Sue Pansky, a retired grade-school teacher, is risk-averse and seeks stability in her investments. For Sue, the most suitable option would be corporate bonds. Corporate bonds offer a fixed annual return of 13% over the next five years, providing a steady income stream. Moreover, Julia’s guarantee of returning at least $20,000 at the end of five years further reassures Sue of a minimum return. By investing in corporate bonds, Sue can preserve her capital while earning a consistent income, making it the ideal choice for her risk-avoidant nature.
Ray Cahn, a commodities broker, acknowledges the potential of Starting Right but remains cautious, believing there is an 11% chance of success. For Ray, the recommended investment option is preferred stock. Although preferred stock carries a moderate level of risk, it offers higher potential returns than corporate bonds. In a favorable market scenario, the investment could increase fourfold, providing Ray with substantial gains. On the other hand, even in an unfavorable market, the investment would only be halved, offering some degree of protection against significant losses.
Lila Battle is neither a risk-avoider nor a risk-taker, seeking a balanced approach for potential success. Using the minimax regret method, Lila should consider investing in common stocks. While common stocks carry higher risk than corporate bonds or preferred stock, the potential reward is also significantly greater. In the best-case scenario, the investment could increase by a factor of 8, leading to substantial profits. Under the minimax regret principle, Lila would prefer to avoid the regret of missing out on potential high returns and may be willing to take on slightly higher risks to be in the mix for success.

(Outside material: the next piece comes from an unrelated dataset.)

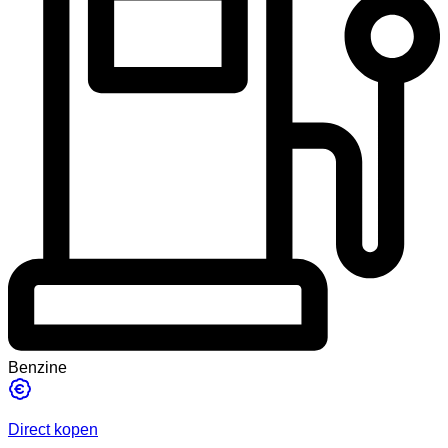
Benzine
Direct kopen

George Yates believes there is an equal chance for success and appears to be neutral towards risk. For George, a balanced investment strategy would be a combination of corporate bonds, preferred stock, and common stocks. By diversifying his investment across these options, George can mitigate risk while capitalizing on potential gains in both favorable and unfavorable market conditions.
Peter Metarko is extremely optimistic about the market for the new baby food. Given his high-risk appetite and positive outlook, he should consider investing solely in common stocks. While this option carries the highest risk, it also offers the potential for the greatest returns, aligning with Peter’s optimistic view of the market.
Considering the cost of developing legal documents for each fundraising alternative, Julia Day can simplify the investment choices for both risk-averse and risk-seeking investors. By removing the corporate bond option, Julia can still cater to both risk profiles by offering preferred stock and common stocks. Preferred stock provides a more conservative choice for risk-averse investors, while common stocks offer the desired high-risk, high-reward opportunity for risk-seeking individuals.
Investing in Starting Right offers various options to cater to different risk profiles and financial objectives. For Sue, the risk-averse investor, corporate bonds provide stability and a guaranteed return. Ray, the cautious investor, should consider preferred stock to strike a balance between potential gains and losses. Lila, the balanced investor, can opt for common stocks using the minimax regret method to be part of the potential success story. George, the neutral investor, can diversify across all options to mitigate risk and maximize gains. Peter, the optimistic investor, can go all-in on common stocks to capitalize on his positive market outlook. By optimizing investment choices for different risk profiles, Julia Day can attract a diverse group of investors to support the growth of Starting Right.